Se Saúde, Desenvolvimento Social ou Esportes não mais são sonhos possíveis, a mira se volta para estatais, autarquias, segundos e terceiros escalões, aceleração da liberação de emendas. Baixam-se expectativas e preços, mas não o modo de operar esse tipo de política. Nesse momento, o alvo estaria nas costas da diretoria da Caixa Econômica Federal. Não é a Saúde. Mesmo assim, nada desprezível. 

A diferença é que o novo vetor de poder consegue definir, agora, quais são os alvos. O presidente é obrigado a negociar, evidentemente. Contudo, pode fazê-lo sob termos mais adequados aos seus interesses. Bem menos pressionado, o campo de opções se alarga. De modo que a tentativa do Centrão em promover uma “bolsonarização sem bolsonarismo” do governo de Lula, se distancia no espelho retrovisor do tempo.

Análise política é assim...

Drummond disse a si mesmo: “Carlos, sossegue, o amor é isso que você está vendo: hoje beija, amanhã não beija, depois de amanhã é domingo e segunda-feira ninguém sabe o que será. Inútil resistir”. A assim como o amor de Drummond, a política é dinâmica. E, igualmente, ninguém sabe o que virá. Se é que virá. 

A referência metafórica ao poeta de Minas Gerais é de melhor qualidade que o velho clichê atribuído a outro mineiro, Magalhães Pinto, que diz que “política é como nuvem”, mudando sempre de lugar. É pelo menos mais poética e aponta a sequência dos dias: “segunda-feira ninguém sabe o que será”.

O fato é que o governo de Lula, que até recentemente estava emparedado, parece recuperar o vigor e a iniciativa necessários. O próprio presidente, tão experiente, falava demais. Cometia erros crassos. Agora, comedido, se preserva. As gafes são apenas ocasionais. Diante de boas notícias de outras áreas, elas se dissipam. Nas nuvens de Magalhães Pinto e no esquecimento do noticiário de ontem.

O governo começou mal. Mas, parece se recuperar. Ultimamente, “beija hoje” e amanhã beija também. São as primeiras medidas aparecendo? Apenas de certo modo. Sente-se que houve arrumação mais ampla e geral. Lula é, afinal, um político, antes de tudo, pragmático e sua teimosia, normalmente, resiste apenas até onde não o comprometa irremediavelmente.

É ainda um governo dependente das circunstâncias. E, sim, elas são soberanas e todos dependemos delas. Mas, alguns líderes e alguns governos as dominam. A conhecida metáfora de Maquiavel, afirmando que a Fortuna é como uma égua que se deve dominar pela crina, serve como exemplo ao bom governo. Outros ficam à sua mercê e se deixam levar. Por onde irá Lula?

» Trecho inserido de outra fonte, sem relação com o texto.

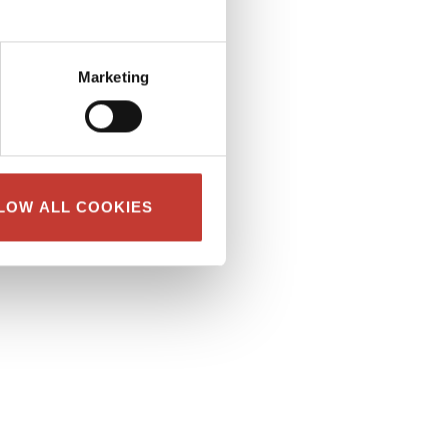
Marketing
LOW ALL COOKIES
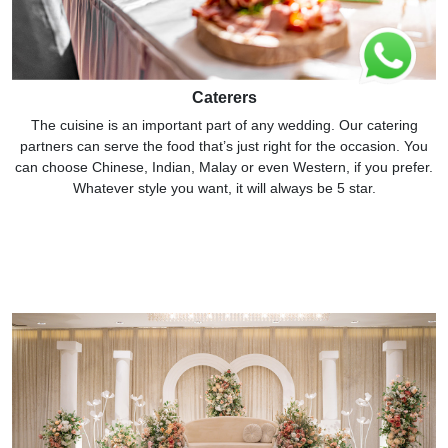
Caterers
The cuisine is an important part of any wedding. Our catering
partners can serve the food that’s just right for the occasion. You
can choose Chinese, Indian, Malay or even Western, if you prefer.
Whatever style you want, it will always be 5 star.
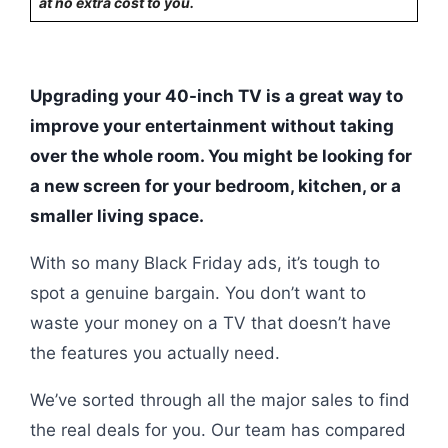
at no extra cost to you.
Upgrading your 40-inch TV is a great way to
improve your entertainment without taking
over the whole room. You might be looking for
a new screen for your bedroom, kitchen, or a
smaller living space.
With so many Black Friday ads, it’s tough to
spot a genuine bargain. You don’t want to
waste your money on a TV that doesn’t have
the features you actually need.
We’ve sorted through all the major sales to find
the real deals for you. Our team has compared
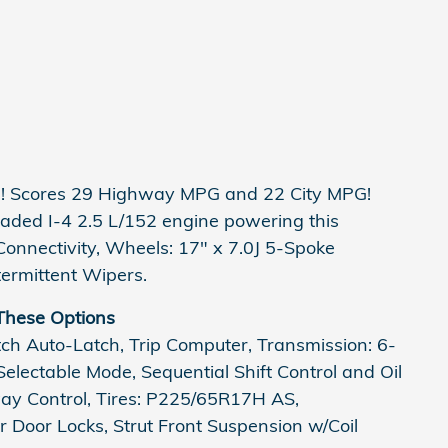
es! Scores 29 Highway MPG and 22 City MPG!
aded I-4 2.5 L/152 engine powering this
onnectivity, Wheels: 17" x 7.0J 5-Spoke
termittent Wipers.
These Options
tch Auto-Latch, Trip Computer, Transmission: 6-
electable Mode, Sequential Shift Control and Oil
way Control, Tires: P225/65R17H AS,
 Door Locks, Strut Front Suspension w/Coil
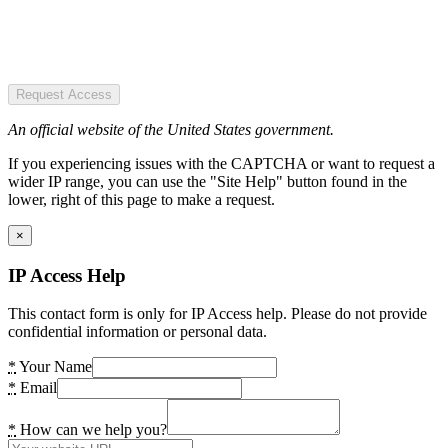
Request Access
An official website of the United States government.
If you experiencing issues with the CAPTCHA or want to request a
wider IP range, you can use the "Site Help" button found in the
lower, right of this page to make a request.
×
IP Access Help
This contact form is only for IP Access help. Please do not provide
confidential information or personal data.
*
Your Name
*
Email
*
How can we help you?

Numa pura especulação a respeito do futuro, hoje pode-se afirmar que o governo ainda é dependente das projeções do ministro Haddad em relação ao que será arrecadado com a aprovação do arcabouço fiscal e, mais adiante, com as expectativas nascidas com a reforma tributária. Projeções são, no entanto, projeções. A realidade precisará confirmá-las.

Outro dia, escrevi aqui que os caminhos de Lula e Bolsonaro eram dependentes e ambos pareciam “dar passos largos em direção à decadência ou à inviabilização de seus futuros políticos”. Sem compromisso com o erro, ao que parece, estive (bem) errado. Drummond, sempre em meu auxílio, diz: “Carlos ... Não se mate, não se mate, reserve-se todo para as bodas que ninguém sabe quando virão, se é que virão”.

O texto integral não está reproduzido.